- _Task goal_
Which lines below contain the word "Weihnachtsfeier"? Copy each one.

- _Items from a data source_
▼
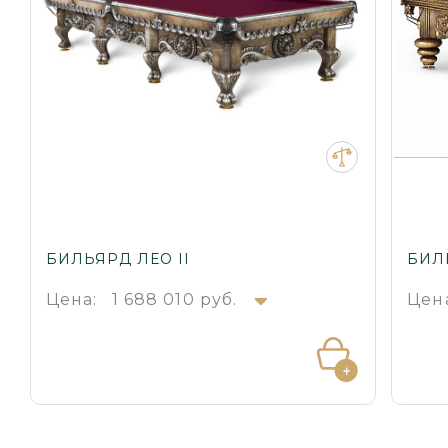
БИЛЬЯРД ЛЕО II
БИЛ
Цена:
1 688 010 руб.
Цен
▲
▼
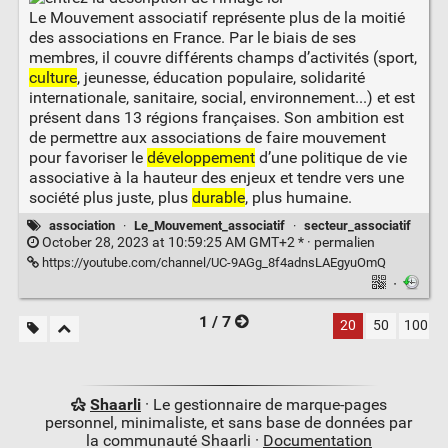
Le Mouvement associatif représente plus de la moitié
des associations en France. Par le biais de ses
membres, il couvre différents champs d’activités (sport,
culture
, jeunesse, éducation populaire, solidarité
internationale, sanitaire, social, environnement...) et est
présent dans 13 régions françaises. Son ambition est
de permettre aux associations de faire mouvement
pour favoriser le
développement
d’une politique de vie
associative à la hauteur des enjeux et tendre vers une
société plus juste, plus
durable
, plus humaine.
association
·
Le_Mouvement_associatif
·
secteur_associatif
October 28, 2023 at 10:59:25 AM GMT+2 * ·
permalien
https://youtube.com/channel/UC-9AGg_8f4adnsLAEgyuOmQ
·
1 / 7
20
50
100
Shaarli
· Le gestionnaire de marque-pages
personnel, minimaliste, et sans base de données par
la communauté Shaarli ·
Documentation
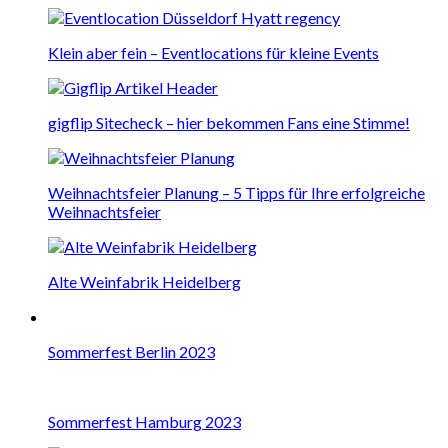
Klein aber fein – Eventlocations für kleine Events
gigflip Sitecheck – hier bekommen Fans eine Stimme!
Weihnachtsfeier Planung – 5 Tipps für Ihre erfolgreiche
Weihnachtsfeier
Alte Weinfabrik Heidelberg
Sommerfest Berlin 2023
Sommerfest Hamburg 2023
▲
- _Solution to this problem_
Weihnachtsfeier Planung – 5 Tipps für Ihre erfolgreiche
Weihnachtsfeier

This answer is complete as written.